News > Navigating breast cancer care as a queer individual

Navigating breast cancer care as a queer individual

Understanding healthcare disparities: Tips for support and advocacy for the LGBTQIA+ community

Smiling Black woman with closely cropped hair and a lavender blazer

For centuries, the LGBTQIA+ community has faced hatred, discrimination, and being invalidated. So, when you add a medically complicated diagnosis like cancer, it can make a challenging situation even worse.

As a queer oncology social worker who has supported patients and families for over 15 years, I’ve had a front row seat to how scary the cancer world can be for queer folk. I’ve sat with many patients and caregivers who have shared stories of being victimized by the system at every level. These negative experiences take a toll on a person’s physical, mental and emotional well-being. Often it is the patient and their family who have to explain things to doctors who don’t understand them, deal with forms that don’t fit (because they are heteronormative and gender limiting), and face hurtful assumptions about relationships (how many times have you told them it’s your partner, not your “friend”).

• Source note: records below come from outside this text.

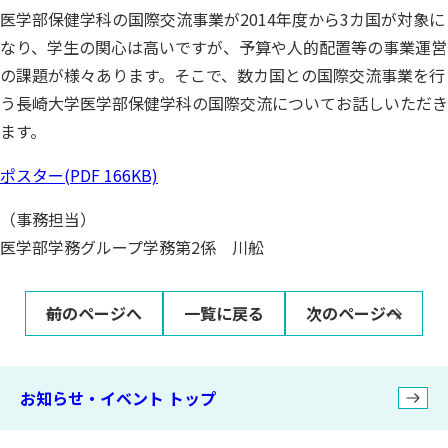
医学部保健学科の国際交流事業が2014年度から3カ国が対象に
なり、学生の関心は高いですが、予算や人的配置等の事業運営
の課題が様々あります。そこで、数カ国との国際交流事業を行
う長崎大学医学部保健学科の国際交流についてお話しいただき
ます。
ポスター(PDF 166KB)
（事務担当）
医学部学務グループ学務第2係 川舩
前のページへ
一覧に戻る
次のページへ
お知らせ・イベント トップ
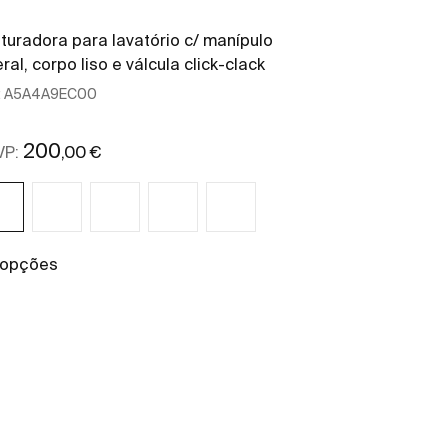
turadora para lavatório c/ manípulo
Coluna com 2 
eral, corpo liso e válcula click-clack
:
A5A4A9EC00
Ref:
A85763551
400 x 300 x 175
200
432
,00 €
,00
VP:
PRVP:
 opções
+ 3 opções
Ver mais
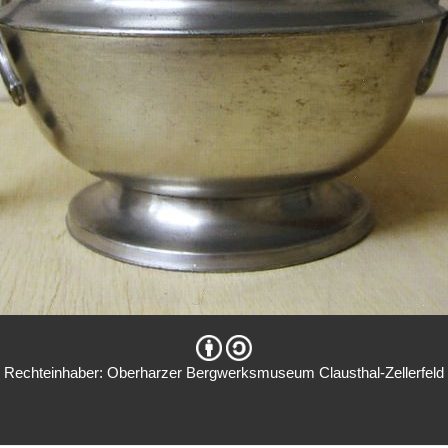
Rechteinhaber: Oberharzer Bergwerksmuseum Clausthal-Zellerfeld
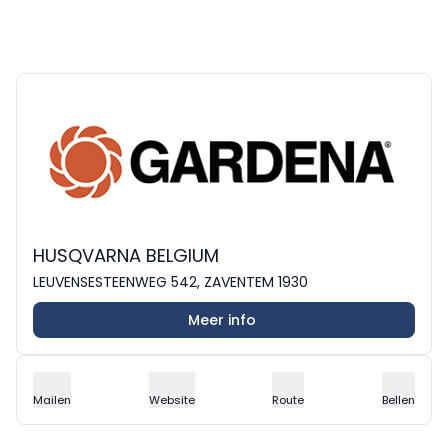
HUSQVARNA BELGIUM
LEUVENSESTEENWEG 542, ZAVENTEM 1930
Meer info
Mailen
Website
Route
Bellen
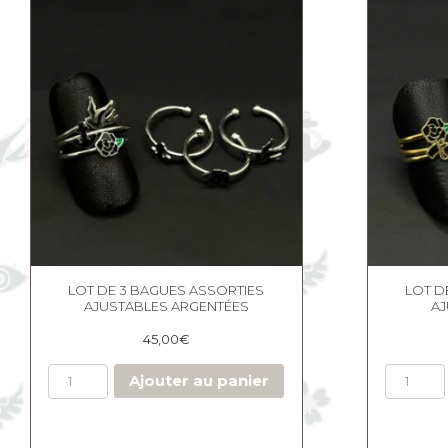
LOT DE 3 BAGUES ASSORTIES
LOT D
AJUSTABLES ARGENTÉES
A
45,00
€
Ajouter au panier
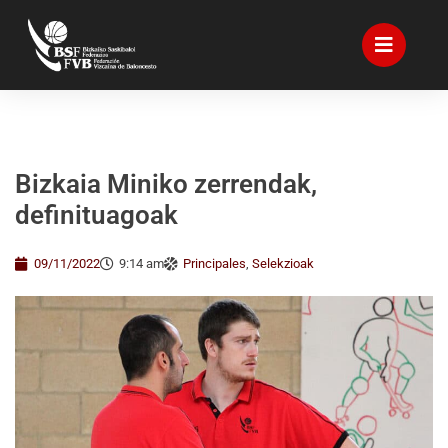
Bizkaia Miniko zerrendak,
definituagoak
09/11/2022
9:14 am
Principales
,
Selekzioak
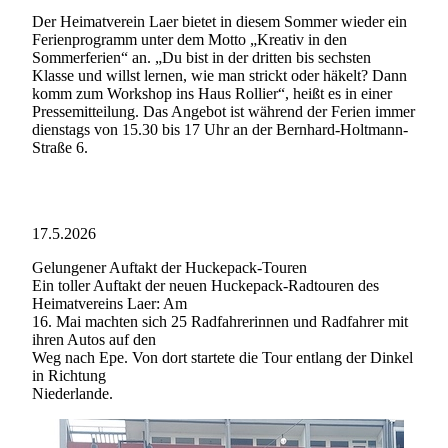
Der Heimatverein Laer bietet in diesem Sommer wieder ein
Ferienprogramm unter dem Motto „Kreativ in den
Sommerferien“ an. „Du bist in der dritten bis sechsten
Klasse und willst lernen, wie man strickt oder häkelt? Dann
komm zum Workshop ins Haus Rollier“, heißt es in einer
Pressemitteilung. Das Angebot ist während der Ferien immer
dienstags von 15.30 bis 17 Uhr an der Bernhard-Holtmann-
Straße 6.
17.5.2026
Gelungener Auftakt der Huckepack-Touren
Ein toller Auftakt der neuen Huckepack-Radtouren des
Heimatvereins Laer: Am
16. Mai machten sich 25 Radfahrerinnen und Radfahrer mit
ihren Autos auf den
Weg nach Epe. Von dort startete die Tour entlang der Dinkel
in Richtung
Niederlande.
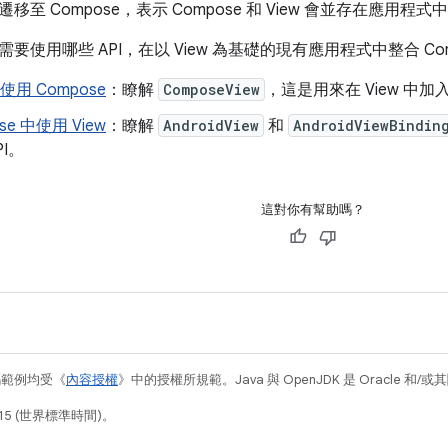
至 Compose，表示 Compose 和 View 會並存在應用程式
要使用哪些 API，在以 View 為基礎的現有應用程式中整合 Com
中使用 Compose
：瞭解
ComposeView
，這是用來在 View 中加入 
se 中使用 View
：瞭解
AndroidView
和
AndroidViewBindin
PI。
這對你有幫助嗎？
碼範例均受《
內容授權
》中的授權所規範。Java 與 OpenJDK 是 Oracle 
15 (世界標準時間)。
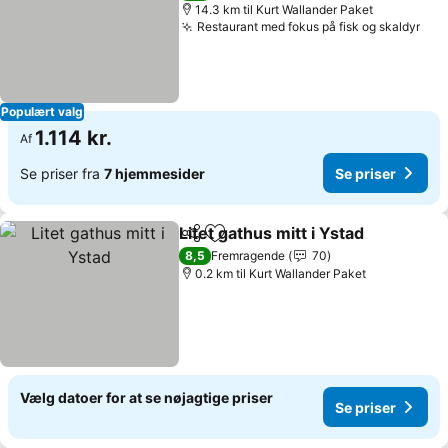
14.3 km til Kurt Wallander Paket
Restaurant med fokus på fisk og skaldyr
Se 
Populært valg
1.114 kr.
Af
Se priser fra
7 hjemmesider
Se priser
Litet gathus mitt i Ystad
Del
Føj til favoritter
Se
8,5
Fremragende
70
0.2 km til Kurt Wallander Paket
Vælg datoer for at se nøjagtige priser
Se priser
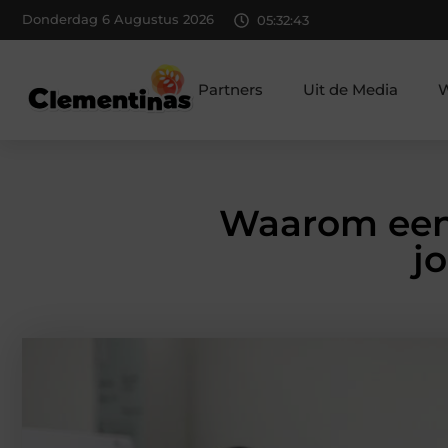
Donderdag 6 Augustus 2026
05:32:44
Partners
Uit de Media
W
Waarom een h
j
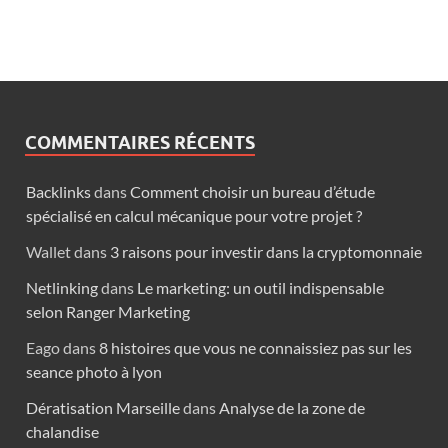
COMMENTAIRES RÉCENTS
Backlinks
dans
Comment choisir un bureau d’étude
spécialisé en calcul mécanique pour votre projet ?
Wallet
dans
3 raisons pour investir dans la cryptomonnaie
Netlinking
dans
Le marketing: un outil indispensable
selon Ranger Marketing
Eago
dans
8 histoires que vous ne connaissiez pas sur les
seance photo à lyon
Dératisation Marseille
dans
Analyse de la zone de
chalandise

Tips for queer folks and their loved ones

While there is quite a way to go in improving the system, there is help for queer folks impacted by cancer. If you are the patient or loved one, here are a few tips for getting through a cancer diagnosis with some genuine support:

  1. Create a safe support team. When your world is shaken to the core by a cancer diagnosis, you need to feel safe and secure. Rally your support team. Create an inner circle of people who you feel 100% safe having at medical appointments and knowing the intimate details of your physical and mental health. Then create an outer circle of support of people who you don’t feel completely comfortable with, but who can help with delegated tasks (like making meals, grocery shopping, walking your dog, etc.). You may be lucky enough to have co-workers, neighbors, and other acquaintances in your life who ask, “How can I help?” so have a list of specific tasks that you can give them that keeps them at a comfortable distance.
  2. Find people who see you. Even your best friends can’t understand what you are going through. That’s why it’s good to find other people going through cancer who can relate to your experience and feelings. A support group for LGBTQIA+ people with cancer can be a safe space to share your feelings and experiences. Check out some queer-friendly support resources at the National LGBT Cancer Network.
  3. Identify an advocate. If you’re a cancer patient, you need to save your energy for what matters most. Find someone in your life who can have your back – invite them to appointments so they can speak up for you and make sure you get the care you need.